Error Handling in Go - Some Subtleties

Error handling is more complex than it first seems, even in simple programs.

Author

John Bates

Published

September 8, 2023

As is the case in most other programming languages, good error handling in Go is difficult. In this document I record some of the issues that I have had to address in writing even simple programs.

Responsibility

Consider this simple main function that calls ‘readWorkbook’ to read a workbook from disk into a structure. The function returns two values, a populated workbook structure and a Go error. This is ideomatic go - if a function needs to return an error it is normally passed back as the last returned value.
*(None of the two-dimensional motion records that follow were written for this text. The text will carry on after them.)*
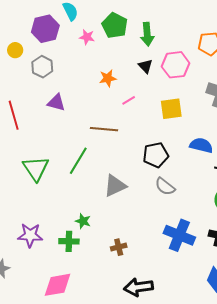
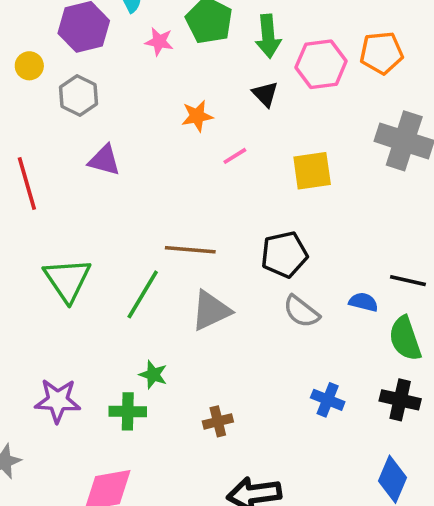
pink hexagon: (176, 65) -> (321, 64), moved
brown line: (104, 129) -> (190, 250), moved
blue semicircle: (201, 145) -> (363, 302), moved, size x0.7
green line: (78, 161) -> (143, 294), moved
blue cross: (179, 235) -> (328, 400), size x0.6

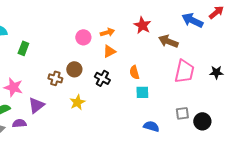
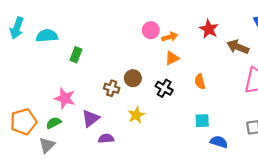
pink circle: (83, 37) -> (151, 30), moved
cyan square: (142, 92) -> (202, 121), moved
purple semicircle: (19, 123) -> (106, 138), moved

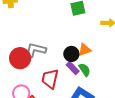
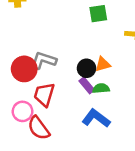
green semicircle: (85, 70) -> (101, 88), turned -64
red trapezoid: (50, 79) -> (44, 95), moved

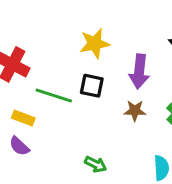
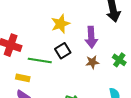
black square: (92, 86) -> (63, 51), turned -35

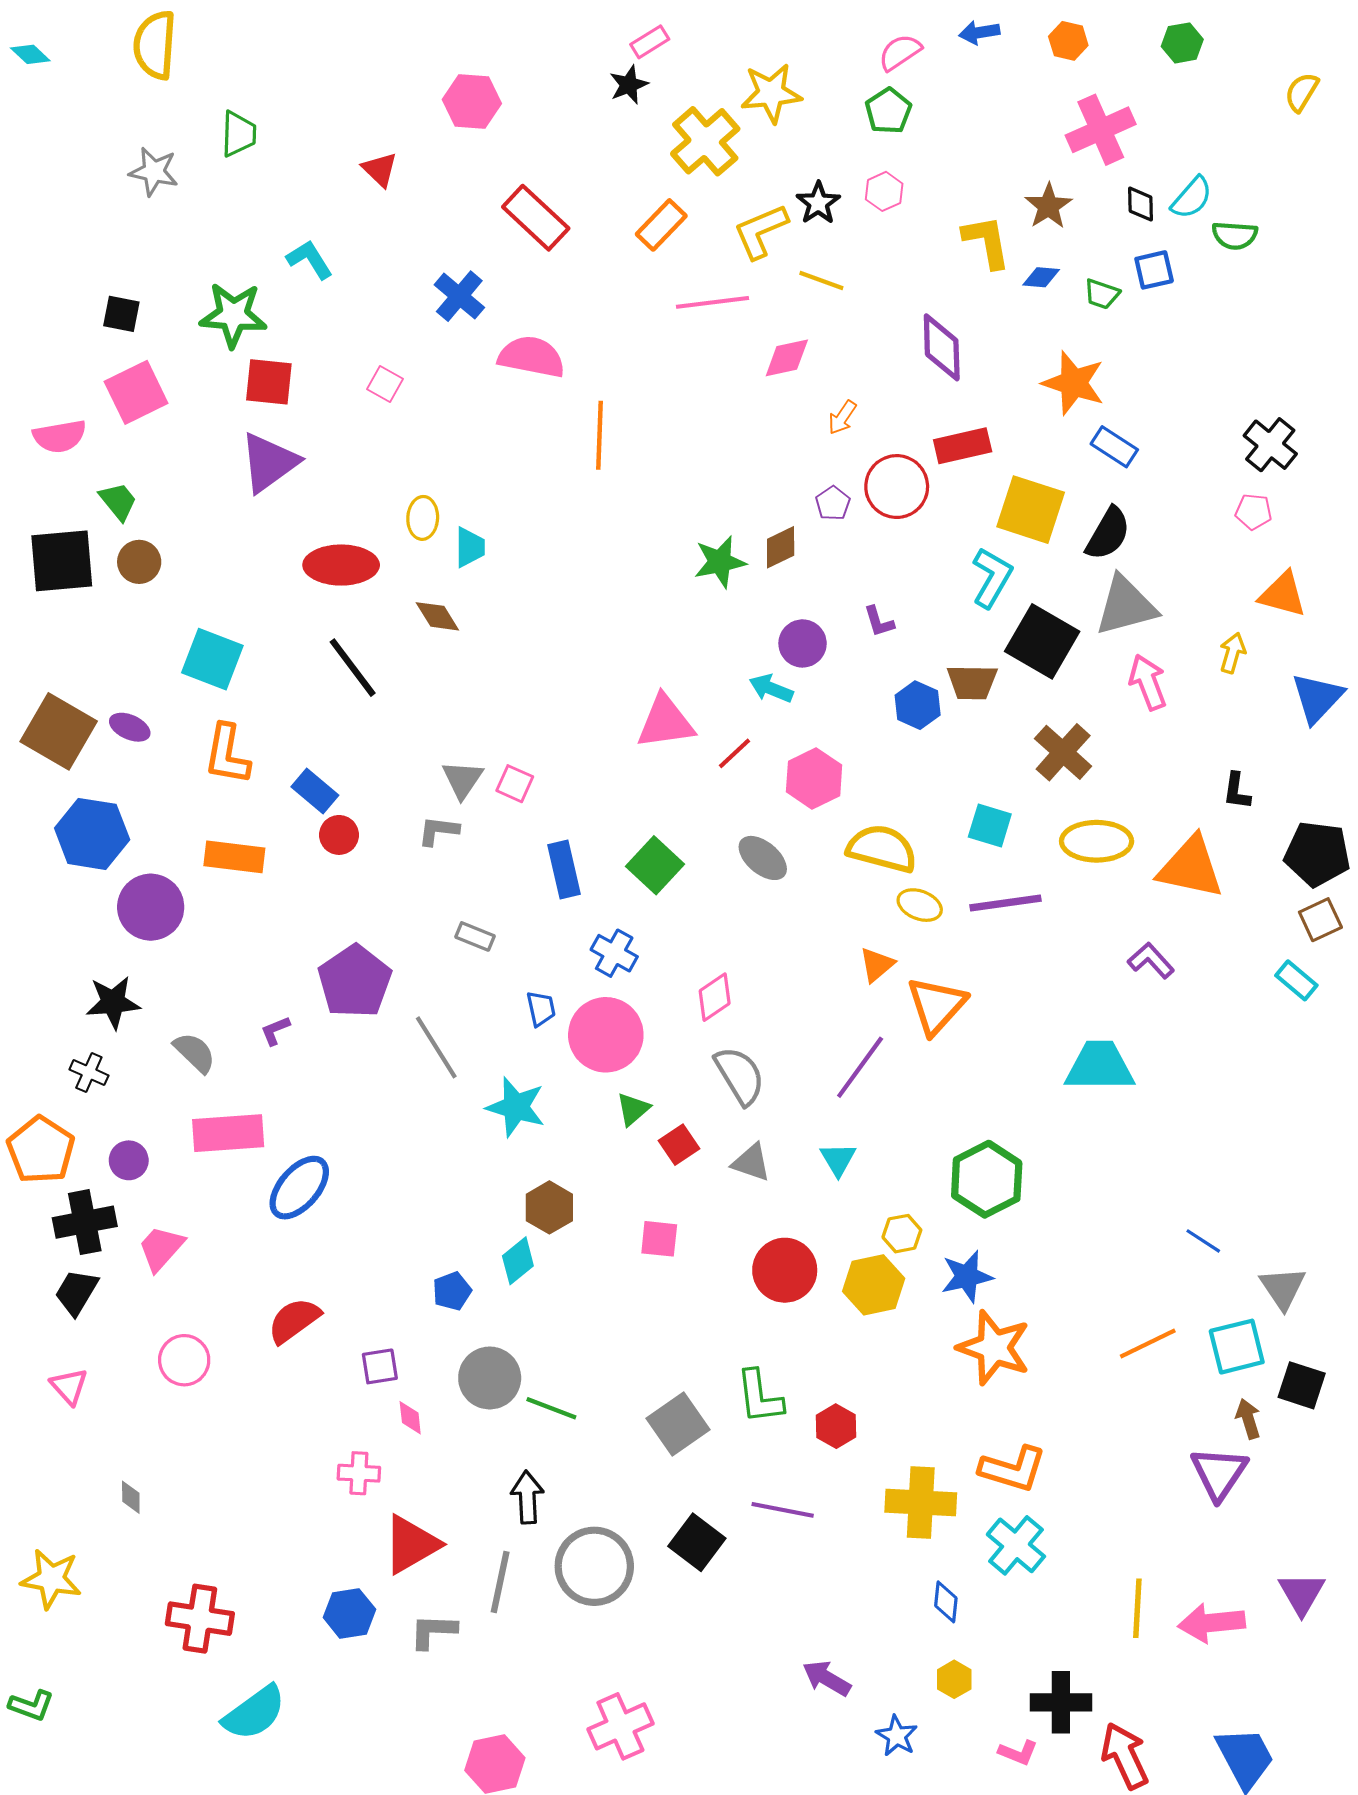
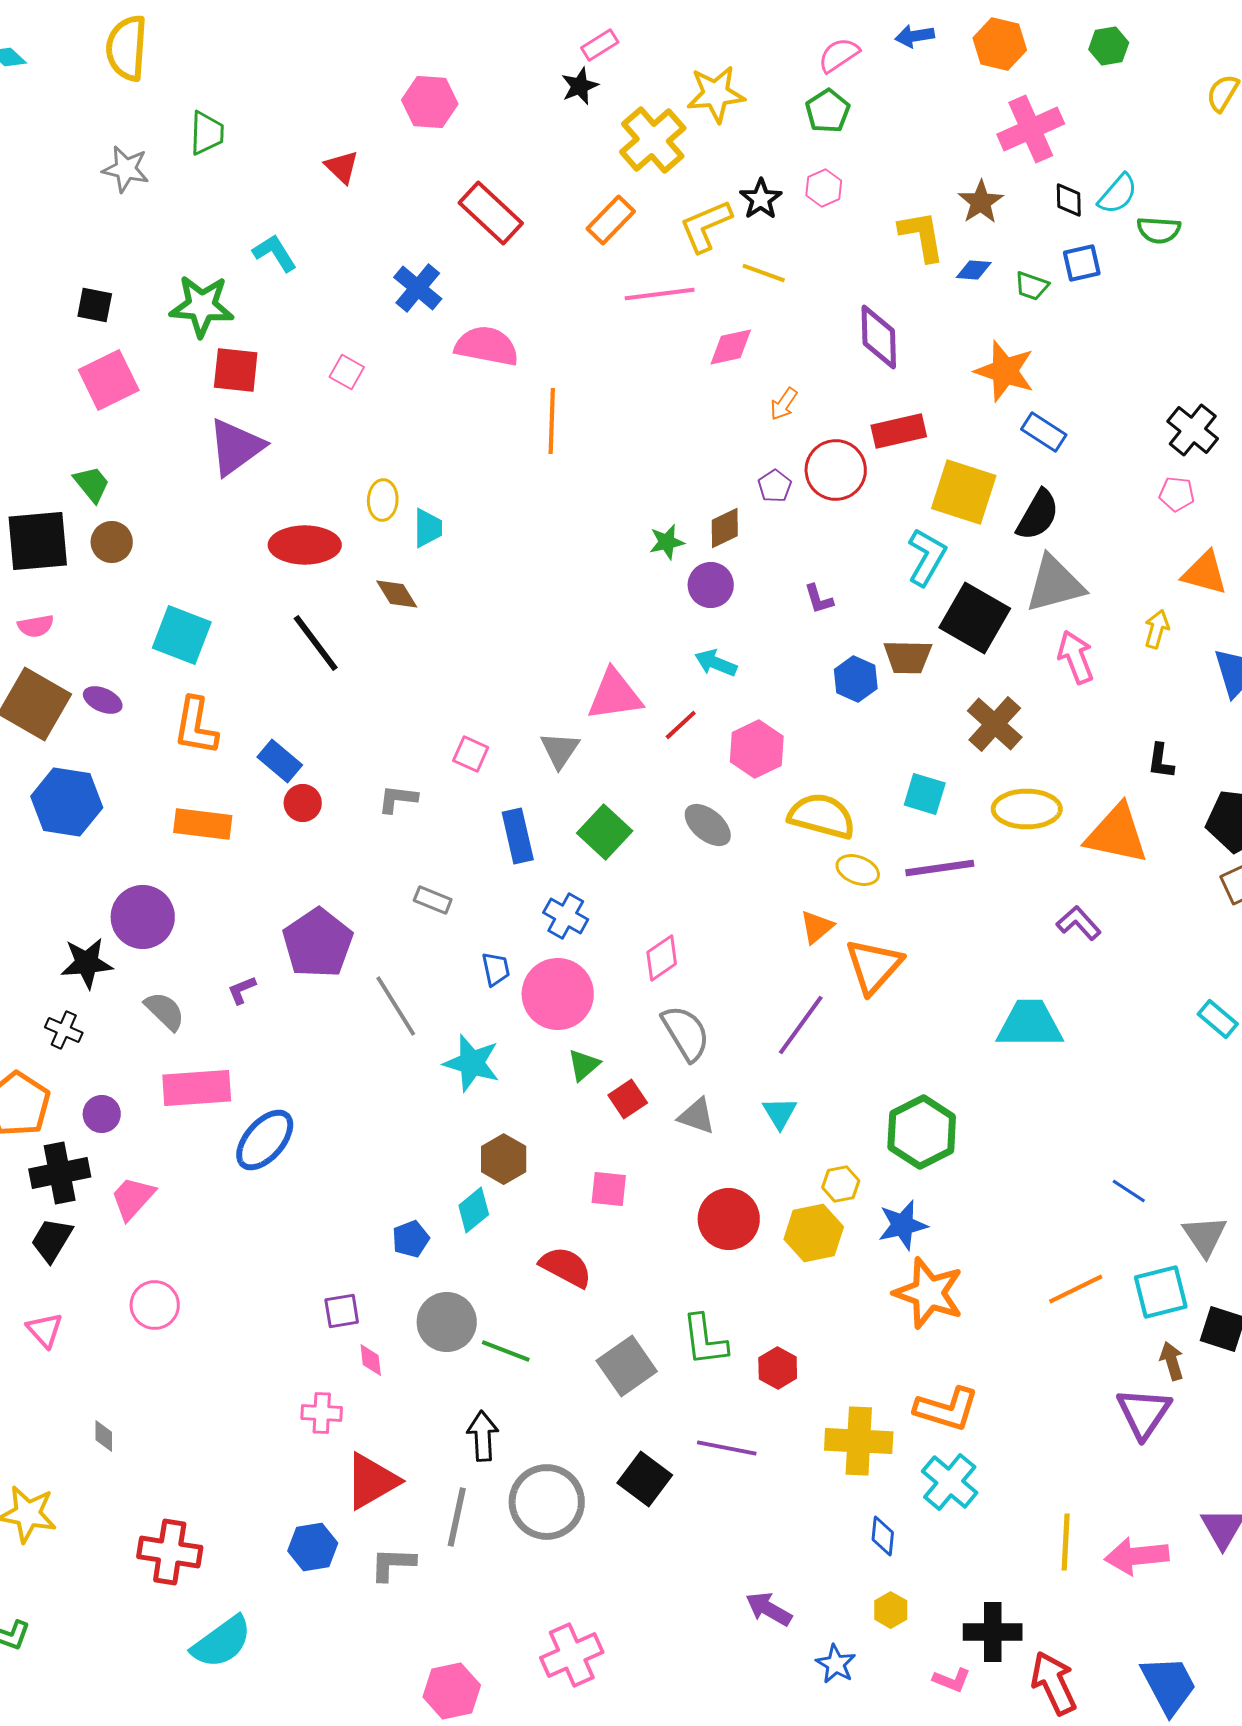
orange hexagon: (1068, 41) -> (1000, 44), size x1.4
pink semicircle: (60, 436) -> (36, 626), moved, size x0.7
green star: (720, 562) -> (667, 542), size x0.7
purple circle: (803, 643) -> (711, 585), moved
gray triangle: (462, 779) -> (560, 750), moved
purple circle: (151, 907) -> (143, 917), moved
cyan rectangle: (1296, 980) -> (1218, 1019), moved
red semicircle: (294, 1320) -> (566, 1267), moved, turned 64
A nil error is conventionally interpreted to mean that the function worked and so the code will normally check first for a nil error before using the other returned values. In our example, if we know that there is no error we can safely use the other values returned by our function: wb.sheets and wb.name.

package main

import (
    "fmt"
    "io"
    "os"
    "strings"
)

func main() {
    wbPath := "./recipies.xlsx"
    wb, err := readWorkbook(wbPath)
    if err != nil {
        fmt.Printf("Error in '%s': %v\n", wbPath, err)
    } else {
        fmt.Printf("Read %d sheets from workbook '%s'\n", len(wb.sheets), wb.name)
    }
}

But there is a problem. If recipies.xlsx does not exist in the current directory we get:

Error in './recipies.xlsx': open ./recipies.xlsx: no such file or directory

The caller has no way of knowing that the called function is going to return the name of the file in ‘err’. Or, rather, in all of its potential error messages.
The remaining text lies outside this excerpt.